Paraphrasing F. Scott Fitzgerald about New Yorkers, they’re different from you and me. Not just anyone chooses a city that’s so loud, so frenzied, so competitive, and so expensive. They must be different in the first place, and they must see a more expansive future for themselves than the present might otherwise indicate. With New Yorkers, their past is a lousy indicator of their future. That’s why they’re in New York.
It’s worth keeping in mind as policy types write their endless eulogies, laments or both about the greatest city on earth. Supposedly NYC was “once great,” but for left wing policies of tax, regulation, and spending that hamstring the city’s past and future. It’s not serious, and that’s not a defense of left-wing policies.
Just the same, the awful policies are unequal to those they’re geared to restrain. Ken Fisher routinely points out that capitalism is too fast for politicians, and while true, it should be added that New Yorkers are way too fast for the politicians who think the boundless human energy within the city can somehow be restrained by the elected and appointed. No chance, and the recently passed Zwiener helps show why.
Though it’s true that he was “just a waiter,” to say he was just anything ignores once again the kind of ambition and energy that would bring someone to New York City in the first place. In other words, his past proved a flawed way to predict his future.
As Pete Wells described Zwiener in the New York Times, upon opening his first Wolfgang’s Steakhouse “Mr. Zwiener traded black bow ties and cotton aprons for suits, silk pocket squares and buffed leather shoes.” Put another way, Zwiener did as New Yorkers have always done, and reinvented himself. Rather than let the next generation of Zwieners (his sons encouraged him to start his own restaurant) do as Americans do as they climb up the proverbial ladder, the first-generation immigrant in Zwiener acted like a New Yorker and an American, and climbed it himself.
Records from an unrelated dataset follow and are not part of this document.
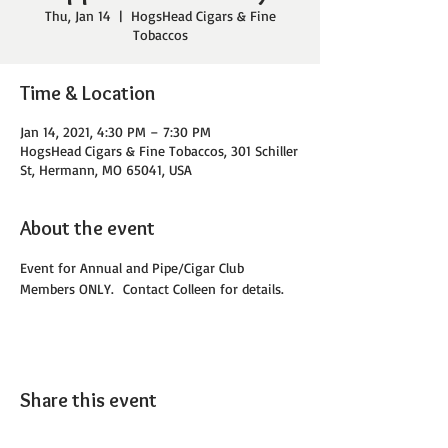
Thu, Jan 14
  |  
HogsHead Cigars & Fine
Tobaccos
Time & Location
Jan 14, 2021, 4:30 PM – 7:30 PM
HogsHead Cigars & Fine Tobaccos, 301 Schiller
St, Hermann, MO 65041, USA
About the event
Event for Annual and Pipe/Cigar Club 
Members ONLY.  Contact Colleen for details. 
Share this event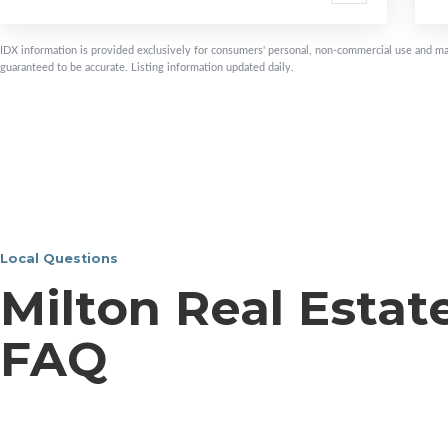
IDX information is provided exclusively for consumers' personal, non-commercial use and ma
guaranteed to be accurate. Listing information updated daily.
Local Questions
Milton Real Estat
FAQ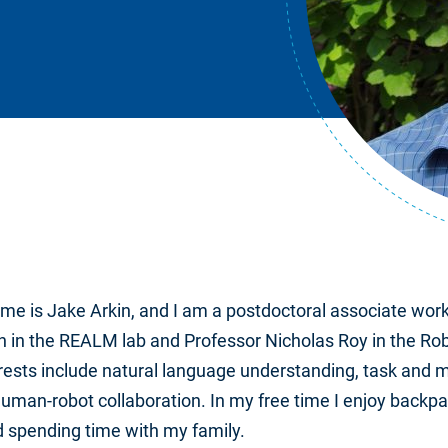
ame is Jake Arkin, and I am a postdoctoral associate work
 in the REALM lab and Professor Nicholas Roy in the Ro
rests include natural language understanding, task and m
man-robot collaboration. In my free time I enjoy backpa
 spending time with my family.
The former waiter succeeded.
By the time he died, Zwiener could lay claim to a restaurant empire that per Wells stretches “from Park Avenue to the Philippines.” 35 restaurants. What a story. What a New York story.
Importantly, what a reminder that people are the biggest drivers of progress, and that some of the most productive people tend to be migratory types intent on working and thriving on the biggest stages. Call New York a city of super-immigrants within a nation full of them.
New Yorkers bring a little more to work each day, whether they were born within the U.S. or in another country altogether. Having revealed their mettle by simply getting to New York, they’re neither limited by policy nor the circumstances that instigated their migration to begin with.